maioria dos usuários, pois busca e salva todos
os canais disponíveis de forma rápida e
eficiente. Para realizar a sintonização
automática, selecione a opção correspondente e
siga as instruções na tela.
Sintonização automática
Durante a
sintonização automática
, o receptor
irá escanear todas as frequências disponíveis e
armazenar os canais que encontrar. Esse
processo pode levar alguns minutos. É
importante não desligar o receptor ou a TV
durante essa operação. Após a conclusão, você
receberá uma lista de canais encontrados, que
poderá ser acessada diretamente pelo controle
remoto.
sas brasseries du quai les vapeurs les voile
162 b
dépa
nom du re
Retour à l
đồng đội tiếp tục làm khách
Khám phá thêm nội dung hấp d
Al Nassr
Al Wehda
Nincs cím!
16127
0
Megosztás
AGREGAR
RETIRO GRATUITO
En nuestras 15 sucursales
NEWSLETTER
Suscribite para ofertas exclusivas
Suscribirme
**********
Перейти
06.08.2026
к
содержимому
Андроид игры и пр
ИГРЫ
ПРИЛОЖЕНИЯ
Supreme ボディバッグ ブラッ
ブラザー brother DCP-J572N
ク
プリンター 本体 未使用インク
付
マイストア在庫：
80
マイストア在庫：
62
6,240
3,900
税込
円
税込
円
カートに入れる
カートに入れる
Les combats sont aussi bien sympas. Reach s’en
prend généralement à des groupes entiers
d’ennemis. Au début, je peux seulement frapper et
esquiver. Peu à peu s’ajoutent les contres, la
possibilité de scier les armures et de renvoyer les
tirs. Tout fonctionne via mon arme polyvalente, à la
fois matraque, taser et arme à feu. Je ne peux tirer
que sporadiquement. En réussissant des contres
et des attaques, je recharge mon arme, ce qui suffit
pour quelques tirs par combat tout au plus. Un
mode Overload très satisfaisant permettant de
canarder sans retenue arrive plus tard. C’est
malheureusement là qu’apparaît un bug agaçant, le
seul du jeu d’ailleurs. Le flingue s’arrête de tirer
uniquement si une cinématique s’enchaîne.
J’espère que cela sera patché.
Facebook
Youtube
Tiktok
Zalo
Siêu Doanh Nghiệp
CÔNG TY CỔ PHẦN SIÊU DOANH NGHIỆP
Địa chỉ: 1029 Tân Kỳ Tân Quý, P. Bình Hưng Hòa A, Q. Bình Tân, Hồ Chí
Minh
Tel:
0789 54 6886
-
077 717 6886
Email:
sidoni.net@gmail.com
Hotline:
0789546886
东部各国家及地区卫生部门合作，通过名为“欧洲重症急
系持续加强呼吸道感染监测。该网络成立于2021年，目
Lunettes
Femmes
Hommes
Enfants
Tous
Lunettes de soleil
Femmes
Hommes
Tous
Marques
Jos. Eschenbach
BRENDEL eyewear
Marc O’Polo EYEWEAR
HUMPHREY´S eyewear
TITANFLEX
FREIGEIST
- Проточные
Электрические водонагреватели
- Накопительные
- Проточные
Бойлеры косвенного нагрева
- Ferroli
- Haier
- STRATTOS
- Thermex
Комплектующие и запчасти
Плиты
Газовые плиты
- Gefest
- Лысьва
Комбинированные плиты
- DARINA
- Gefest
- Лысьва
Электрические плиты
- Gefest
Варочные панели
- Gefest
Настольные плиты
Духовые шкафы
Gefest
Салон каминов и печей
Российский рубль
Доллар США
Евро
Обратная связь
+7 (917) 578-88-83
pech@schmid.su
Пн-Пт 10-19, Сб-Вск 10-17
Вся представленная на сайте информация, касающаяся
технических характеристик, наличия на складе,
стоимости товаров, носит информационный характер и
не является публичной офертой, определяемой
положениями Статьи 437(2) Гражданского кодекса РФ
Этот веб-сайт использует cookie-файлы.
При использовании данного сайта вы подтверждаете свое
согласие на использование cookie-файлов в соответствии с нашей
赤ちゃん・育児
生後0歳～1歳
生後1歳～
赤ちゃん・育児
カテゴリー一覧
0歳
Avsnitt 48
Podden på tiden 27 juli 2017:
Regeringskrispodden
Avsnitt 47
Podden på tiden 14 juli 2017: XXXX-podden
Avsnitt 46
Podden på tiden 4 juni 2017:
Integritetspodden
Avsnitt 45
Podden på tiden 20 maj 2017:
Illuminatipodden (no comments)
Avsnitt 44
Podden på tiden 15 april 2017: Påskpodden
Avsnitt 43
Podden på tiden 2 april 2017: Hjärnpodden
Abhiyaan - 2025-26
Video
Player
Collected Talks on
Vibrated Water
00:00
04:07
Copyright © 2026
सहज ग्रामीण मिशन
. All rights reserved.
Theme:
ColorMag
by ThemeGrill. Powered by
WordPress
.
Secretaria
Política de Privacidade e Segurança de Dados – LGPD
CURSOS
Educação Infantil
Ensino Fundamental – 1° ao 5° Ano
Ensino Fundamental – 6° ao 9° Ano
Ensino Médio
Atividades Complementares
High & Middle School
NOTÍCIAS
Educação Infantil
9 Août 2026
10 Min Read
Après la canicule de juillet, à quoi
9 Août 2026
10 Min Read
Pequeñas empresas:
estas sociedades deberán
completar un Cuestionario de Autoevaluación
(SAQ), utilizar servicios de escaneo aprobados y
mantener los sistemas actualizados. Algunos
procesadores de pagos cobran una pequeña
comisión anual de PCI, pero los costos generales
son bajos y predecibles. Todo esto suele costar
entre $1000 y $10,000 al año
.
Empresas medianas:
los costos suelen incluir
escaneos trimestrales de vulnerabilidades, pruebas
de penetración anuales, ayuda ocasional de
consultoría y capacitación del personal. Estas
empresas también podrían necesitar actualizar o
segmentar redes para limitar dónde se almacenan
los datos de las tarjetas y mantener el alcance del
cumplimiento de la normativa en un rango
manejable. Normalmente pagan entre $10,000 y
**********
REQUIREMENT. Go through the material and copy each line in which the word "canais" occurs.

RESULT.
os canais disponíveis de forma rápida e
armazenar os canais que encontrar. Esse
receberá uma lista de canais encontrados, que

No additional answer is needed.